My kids are doing well. I had to give my first detentions this week, and it was not fun, but I think it also convinced them that I wasn't a complete pushover. There are some disadvantages to being the only middle-school teacher under 60. We did a scripture scavenger hunt in my Religion classes today, which was a huge success, and also served the purpose of helping them learn how to look up things in the Bible. Getting them to read the Bible is one of my biggest challenges this year. It was pretty gratifying today that one of the girls I've been having the hardest time reaching stayed in at her break to chat with me. She had one of those really obnoxious brainteaser puzzles that she wanted me to solve, which I eventually did, but it was even better to just talk to her outside of class.

I miss my family a lot. My nephew and brother-in-law are running a half-marathon this weekend in Philly, and more than anything I would love to be there and cheer them on. I miss taylor ham (no one here has ever even heard of it). I miss rain. I miss my nieces and nephews. I talked to Meg on the phone today, and I could hear Phoebe in the background and I really just wanted to go home and see all of them.

I really do like it here...I just have to figure out what is giving me this headache...
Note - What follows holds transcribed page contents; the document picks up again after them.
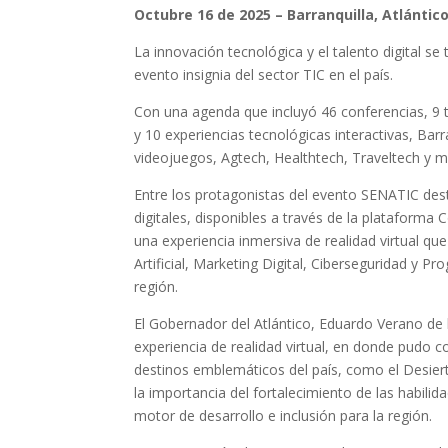
Octubre 16 de 2025 – Barranquilla, Atlántic
La innovación tecnológica y el talento digital s
evento insignia del sector TIC en el país.
Con una agenda que incluyó 46 conferencias, 9 t
y 10 experiencias tecnológicas interactivas, Barran
videojuegos, Agtech, Healthtech, Traveltech y ma
Entre los protagonistas del evento SENATIC dest
digitales, disponibles a través de la plataforma
una experiencia inmersiva de realidad virtual que
Artificial, Marketing Digital, Ciberseguridad y Pr
región.
El Gobernador del Atlántico, Eduardo Verano de l
experiencia de realidad virtual, en donde pudo 
destinos emblemáticos del país, como el Desiert
la importancia del fortalecimiento de las habilid
motor de desarrollo e inclusión para la región.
Saturday, September 13, 2008

Three weeks down...

Currently reading: Seeds of Hope, "The Ransom of Red Chief" and other highlights of seventh grade literature.

I am exhausted. I just thought I would throw that out there in acknowledgment that I crawled my way through Friday and into the weekend. It's been a long week of school, perhaps because it was our first full week since we started. I had my first official observation this week and the feedback I got was generally pretty positive, which was encouraging. Obviously there's still so much to learn and to work on, but it was still good to realize that I'm not completely hopeless. I also wasn't as incredibly nervous as I thought I should be, which was good. I feel like I'm finally settling in and this is what I'm supposed to do. It's definitely a good feeling.

My roommates and I stumbled across a House marathon on television last weekend and now we are hooked. We just rented half of season two and it's a pretty good show. We're a little like old people because we are all so tired at the end of the day. S, one of the roommates, and I have developed the habit of watching Fraser each night before we go to bed. It's definitely an old person thing to do. I never used to be a tv kind of gal, but I'm just tired at the end of the day and it's nice not to have to think.

I still wake up every now and then and wonder what I was thinking when I decided to move all the way out to Yakima to teach in a Catholic School. There are so many at home that I don't even know why I'm not there. But then I remember that this is where I'm pretty sure God wants me to be right now. It's just hard not to get really really homesick sometimes. I miss everyone, especially the Rutgers crowd. I think about you and pray for you all the time.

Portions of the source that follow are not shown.